Named the Burley Anti-Tagging Group, they focus mostly on the Stanmore, Lumley and St Michaels Lane areas.
The group was started by Jane Ferguson who, after becoming so fed up with the graffiti in her area, sent an e-mail out to others asking if they were as depressed by the graffiti as she was and got quite a few responses. She said: “If you’re fed up with something in your community you have to do something about it yourself.”
The group started by tackling a small area and initially tried to wash the tagging off of the walls themselves, but realised this was not really effective. They instead started asking residents with graffiti on their walls if they would sign an indemnity form so that the council could jet wash the graffiti off the walls or they just painted over it themselves using masonry paint.

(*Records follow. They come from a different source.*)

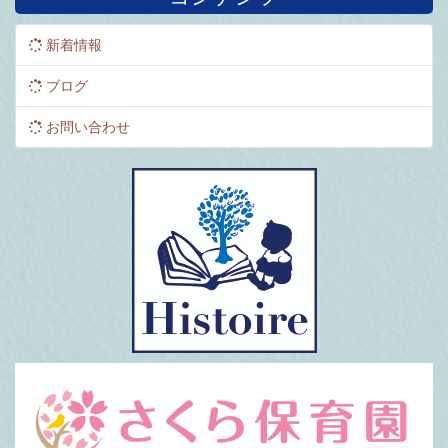
新着情報
ブログ
お問い合わせ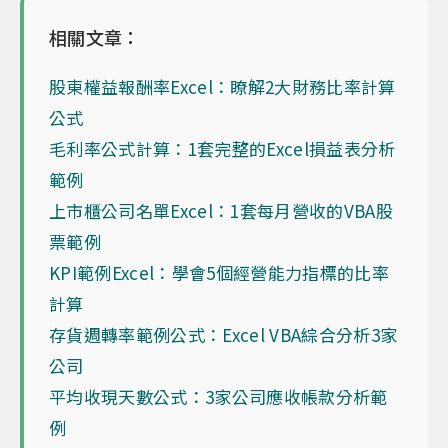
相關文章：
股東權益報酬率Excel：瞭解2大財務比率計算
公式
毛利率公式計算：1套完整的Excel損益表分析
範例
上市櫃公司名單Excel：1套每月營收的VBA股
票範例
KPI範例Excel：學會5個經營能力指標的比率
計算
存貨週轉率範例公式：Excel VBA綜合分析3家
公司
平均收現天數公式：3家公司應收帳款分析範
例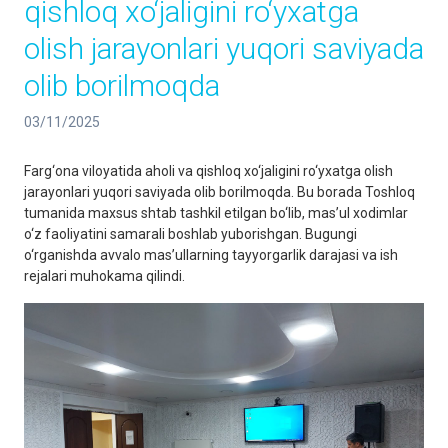
qishloq xo‘jaligini ro‘yxatga
olish jarayonlari yuqori saviyada
olib borilmoqda
03/11/2025
Farg‘ona viloyatida aholi va qishloq xo‘jaligini ro‘yxatga olish
jarayonlari yuqori saviyada olib borilmoqda. Bu borada Toshloq
tumanida maxsus shtab tashkil etilgan bo‘lib, mas’ul xodimlar
o‘z faoliyatini samarali boshlab yuborishgan. Bugungi
o‘rganishda avvalo mas’ullarning tayyorgarlik darajasi va ish
rejalari muhokama qilindi.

The group takes issue with the tagging form of graffiti that often sees names or crude images sprawled across walls. However, they view these more artistic forms of graffiti as a prevention method for tagging as people don’t often tag murals and other artistic works.

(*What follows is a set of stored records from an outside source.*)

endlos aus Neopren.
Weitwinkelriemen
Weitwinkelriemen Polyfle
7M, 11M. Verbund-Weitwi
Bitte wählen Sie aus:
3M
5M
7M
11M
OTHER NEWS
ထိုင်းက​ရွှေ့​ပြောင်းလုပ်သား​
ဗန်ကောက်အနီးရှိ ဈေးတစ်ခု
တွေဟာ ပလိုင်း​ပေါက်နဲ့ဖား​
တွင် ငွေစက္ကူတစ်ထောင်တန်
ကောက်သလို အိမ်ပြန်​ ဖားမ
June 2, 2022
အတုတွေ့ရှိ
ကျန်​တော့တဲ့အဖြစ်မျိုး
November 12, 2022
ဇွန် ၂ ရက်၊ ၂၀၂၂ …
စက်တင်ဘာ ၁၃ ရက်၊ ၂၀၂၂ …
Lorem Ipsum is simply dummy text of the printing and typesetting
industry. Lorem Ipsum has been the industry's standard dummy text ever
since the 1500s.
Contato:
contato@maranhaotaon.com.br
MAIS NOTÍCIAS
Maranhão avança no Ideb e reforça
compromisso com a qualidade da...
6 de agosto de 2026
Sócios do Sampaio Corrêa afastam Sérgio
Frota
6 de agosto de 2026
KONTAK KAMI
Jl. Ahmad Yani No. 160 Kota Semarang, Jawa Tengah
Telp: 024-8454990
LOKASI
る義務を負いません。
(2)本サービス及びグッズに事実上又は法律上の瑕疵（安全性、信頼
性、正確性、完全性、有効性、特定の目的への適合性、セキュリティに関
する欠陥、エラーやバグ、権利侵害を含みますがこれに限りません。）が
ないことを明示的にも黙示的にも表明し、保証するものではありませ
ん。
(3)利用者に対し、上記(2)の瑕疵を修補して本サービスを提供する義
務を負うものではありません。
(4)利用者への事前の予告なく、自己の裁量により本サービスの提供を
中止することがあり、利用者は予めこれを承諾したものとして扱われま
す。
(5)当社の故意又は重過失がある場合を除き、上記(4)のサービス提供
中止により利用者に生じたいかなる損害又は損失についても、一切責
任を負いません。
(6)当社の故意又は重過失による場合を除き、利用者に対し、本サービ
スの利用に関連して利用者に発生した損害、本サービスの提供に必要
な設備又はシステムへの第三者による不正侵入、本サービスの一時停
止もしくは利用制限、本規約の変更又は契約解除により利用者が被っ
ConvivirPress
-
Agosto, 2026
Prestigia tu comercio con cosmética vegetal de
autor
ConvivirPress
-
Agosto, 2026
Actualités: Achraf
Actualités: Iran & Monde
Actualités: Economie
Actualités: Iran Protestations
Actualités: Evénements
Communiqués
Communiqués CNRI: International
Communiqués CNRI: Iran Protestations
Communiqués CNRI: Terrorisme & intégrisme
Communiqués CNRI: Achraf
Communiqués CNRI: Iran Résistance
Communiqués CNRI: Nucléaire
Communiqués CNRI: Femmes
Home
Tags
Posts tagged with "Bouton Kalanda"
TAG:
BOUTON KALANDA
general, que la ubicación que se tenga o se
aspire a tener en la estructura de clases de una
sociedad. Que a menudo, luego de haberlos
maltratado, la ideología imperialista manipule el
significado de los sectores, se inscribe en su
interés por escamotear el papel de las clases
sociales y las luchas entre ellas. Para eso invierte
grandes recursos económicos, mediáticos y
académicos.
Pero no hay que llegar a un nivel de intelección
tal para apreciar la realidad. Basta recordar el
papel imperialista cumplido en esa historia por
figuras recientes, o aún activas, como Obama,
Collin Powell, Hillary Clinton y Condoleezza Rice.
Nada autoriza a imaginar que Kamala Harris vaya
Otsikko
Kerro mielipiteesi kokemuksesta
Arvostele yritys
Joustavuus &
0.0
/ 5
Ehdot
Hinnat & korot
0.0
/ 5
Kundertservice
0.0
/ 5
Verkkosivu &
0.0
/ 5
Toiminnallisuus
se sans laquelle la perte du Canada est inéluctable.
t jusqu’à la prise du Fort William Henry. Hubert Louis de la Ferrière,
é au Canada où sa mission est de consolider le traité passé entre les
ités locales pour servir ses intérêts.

Popular street artist Andy McVeigh – also known as Burley Banksy – is an active member of the group and has been out with them to cover up the tagging in the area. During a discussion on the successful outcome of their clean ups at a group meeting last night, he said: “It’s been so nice not looking at that every day.”
The group has found that the more persistent they are with cleaning up graffiti the longer it takes for the tagging to reappear on walls. Group member Janet Lewis stated: “Even though it’s not immediately stopping it, it is slowing it down and eventually it will slow to a stop.”

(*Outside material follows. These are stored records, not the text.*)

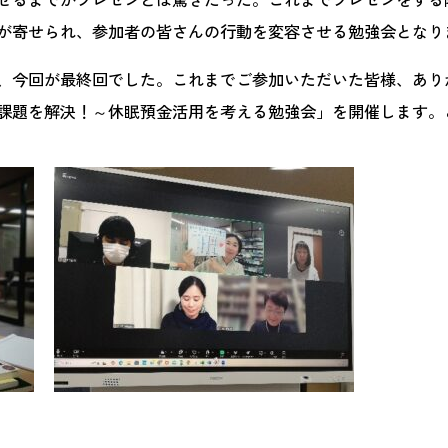
が寄せられ、参加者の皆さんの行動を変容させる勉強会となり
、今回が最終回でした。これまでご参加いただいた皆様、あり
課題を解決！～休眠預金活用を考える勉強会」を開催します。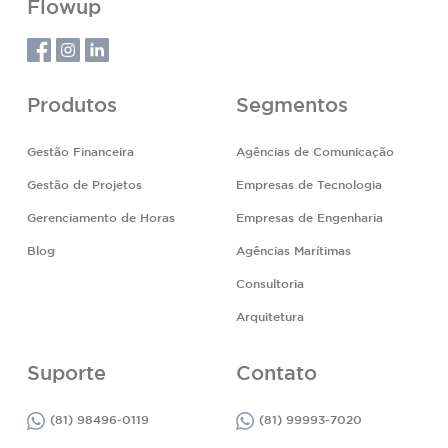
Flowup
Produtos
Segmentos
Gestão Financeira
Agências de Comunicação
Gestão de Projetos
Empresas de Tecnologia
Gerenciamento de Horas
Empresas de Engenharia
Blog
Agências Marítimas
Consultoria
Arquitetura
Suporte
Contato
(81) 98496-0119
(81) 99993-7020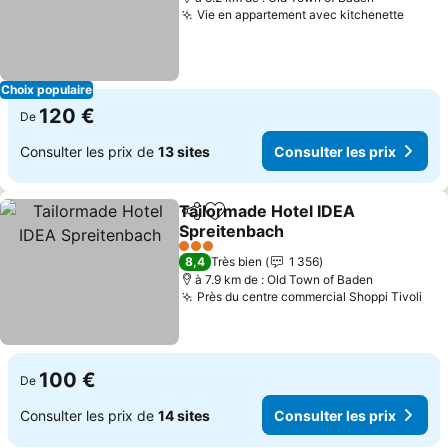
Vie en appartement avec kitchenette
Consul
Choix populaire
120 €
De
Consulter les prix de
13 sites
Consulter les prix
Tailormade Hotel IDEA
Partager
Ajouter à mes favoris
Spreitenbach
Consulter les prix
3 Étoiles
8,4
Très bien
1 356
à 7.9 km de : Old Town of Baden
Près du centre commercial Shoppi Tivoli
Con
100 €
De
Consulter les prix de
14 sites
Consulter les prix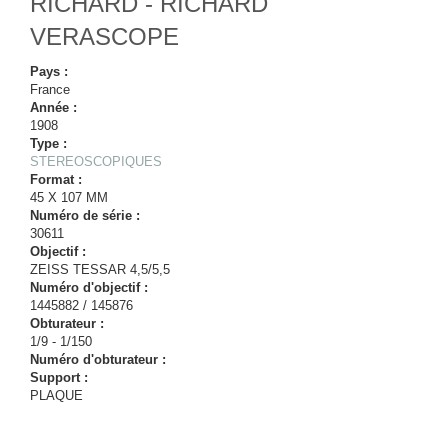
RICHARD - RICHARD
VERASCOPE
Pays :
France
Année :
1908
Type :
STEREOSCOPIQUES
Format :
45 X 107 MM
Numéro de série :
30611
Objectif :
ZEISS TESSAR 4,5/5,5
Numéro d'objectif :
1445882 / 145876
Obturateur :
1/9 - 1/150
Numéro d'obturateur :
Support :
PLAQUE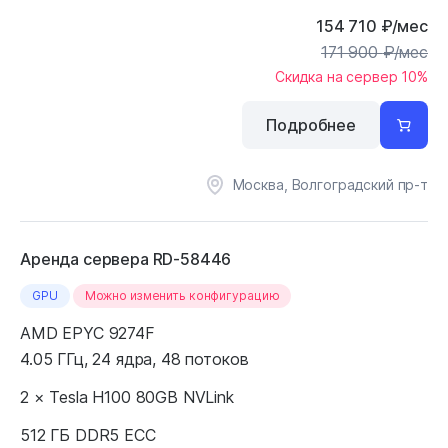
154 710
₽
/мес
171 900
₽
/мес
Скидка на сервер 10%
Подробнее
Москва, Волгоградский пр-т
Аренда сервера RD-58446
GPU
Можно изменить конфигурацию
AMD EPYC 9274F
4.05 ГГц, 24 ядра, 48 потоков
2 × Tesla H100 80GB NVLink
512 ГБ DDR5 ECC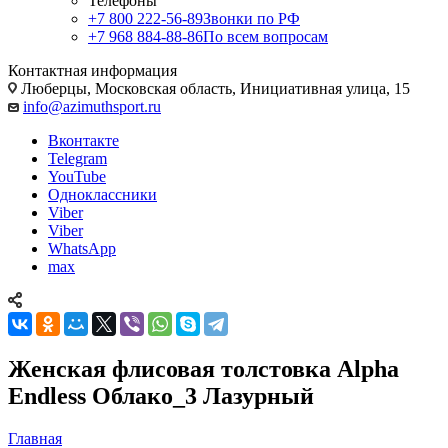
Телефоны
+7 800 222-56-89
Звонки по РФ
+7 968 884-88-86
По всем вопросам
Контактная информация
Люберцы, Московская область, Инициативная улица, 15
info@azimuthsport.ru
Вконтакте
Telegram
YouTube
Одноклассники
Viber
Viber
WhatsApp
max
Женская флисовая толстовка Alpha
Endless Облако_3 Лазурный
Главная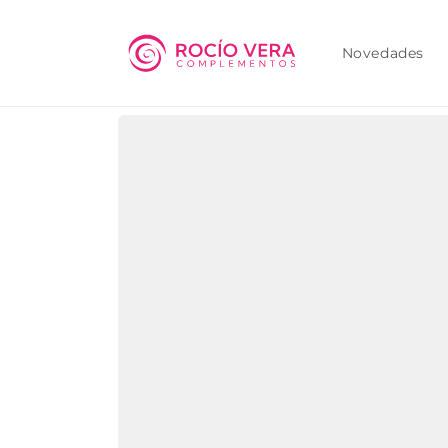
Ir
directamente
al contenido
Novedades
Ir
directamente
a la
información
del producto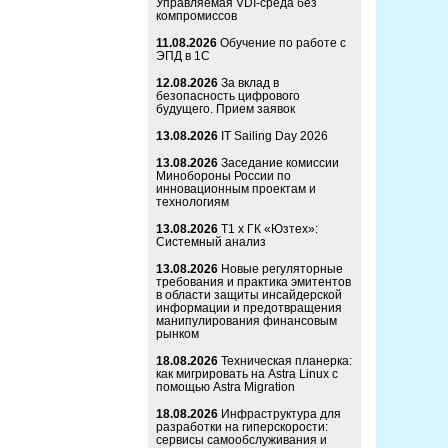
Управляемая VDI-среда без
компромиссов
11.08.2026
Обучение по работе с
ЭПД в 1С
12.08.2026
За вклад в
безопасность цифрового
будущего. Прием заявок
13.08.2026
IT Sailing Day 2026
13.08.2026
Заседание комиссии
Минобороны России по
инновационным проектам и
технологиям
13.08.2026
Т1 x ГК «Юзтех»:
Системный анализ
13.08.2026
Новые регуляторные
требования и практика эмитентов
в области защиты инсайдерской
информации и предотвращения
манипулирования финансовым
рынком
18.08.2026
Техническая планерка:
как мигрировать на Astra Linux с
помощью Astra Migration
18.08.2026
Инфраструктура для
разработки на гиперскорости:
сервисы самообслуживания и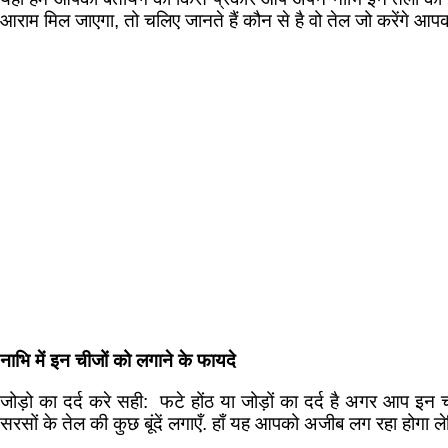
आराम मिल जाएगा, तो चलिए जानते हैं कौन से है वो तेल जो करेंगे आप
नाभि में इन चीजों को लगाने के फायदे
जोड़ो का दर्द करे सही: फटे होंठ या जोड़ों का दर्द है अगर आप इन 
सरसों के तेल की कुछ बूंदें लगाएँ. हाँ यह आपको अजीब लग रहा होगा ल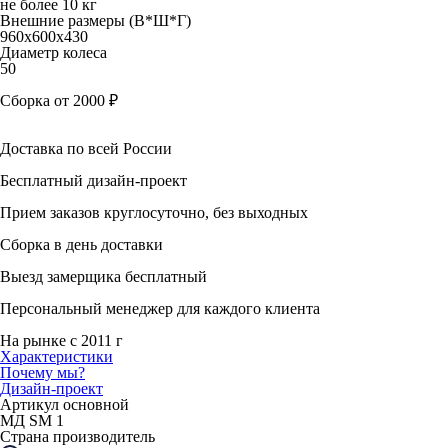
не более 10 кг
Внешние размеры (В*Ш*Г)
960x600x430
Диаметр колеса
50
Сборка от 2000 ₽
Доставка по всей России
Бесплатный дизайн-проект
Прием заказов круглосуточно, без выходных
Сборка в день доставки
Выезд замерщика бесплатный
Персональный менеджер для каждого клиента
На рынке с 2011 г
Характеристики
Почему мы?
Дизайн-проект
Артикул основной
МД SM 1
Страна производитель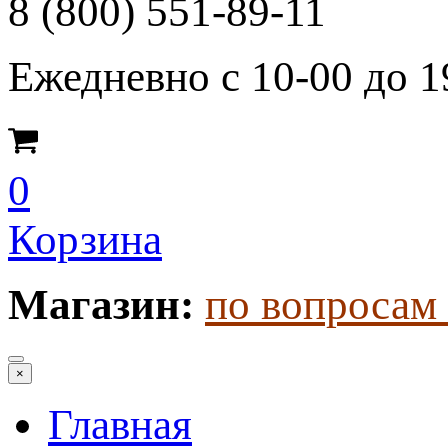
8 (800) 551-89-11
Ежедневно с 10-00 до 1
0
Корзина
Магазин:
по вопросам 
×
Главная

The group are seeing some evidence of this as over the last few months walls they have been persistent with have remained clean, with no new tags on them.
The largest piece of advice the group have for other people in Leeds who are upset with graffiti in their area is to get involved, either by joining their group or setting up your own group in your area.
Founder of the Burley Anti Tagging group, Jane Ferguson, added: “In Leeds we should be pro-active. It’s possible for little groups in other areas to be set up, they just need the authority within themselves to start it.”
There is also some other advice from the group regarding prevention of tagging, such as reporting any offensive tags or tags that constitute as a hate crime to your local councillor as the council will remove these promptly.
They also advise people to simply paint over graffiti on their own houses themselves. The group stated that many people they have spoken to hadn’t thought about doing this. Janet Lewis added: “Homeowners shouldn’t be afraid to paint their own gable ends.”
Kirkstall councillor Fiona Venner (Lab) has been part of the group since it started and has been out on clean ups alongside the group. She said: “The fact that people have seen something in their community that they have an issue with and have done something about it is inspiring.”
Councillor for Headingley and Hyde Park, Neil Walshaw, attended the group’s meeting at St Michael’s Church in Headingley on Thursday to discuss their strategy with them as the issue of graffiti is becoming more prominent in his ward. He said: “It felt like a line had been crossed when the front of people’s houses started to be tagged.”
Kirkstall Road community enterprise Seagulls also gets involved with cleaning up the unwanted graffiti in Burley by mixing masonry paint for the Burley Anti-Tagging group to use that is the exact colour of the bricks in Burley.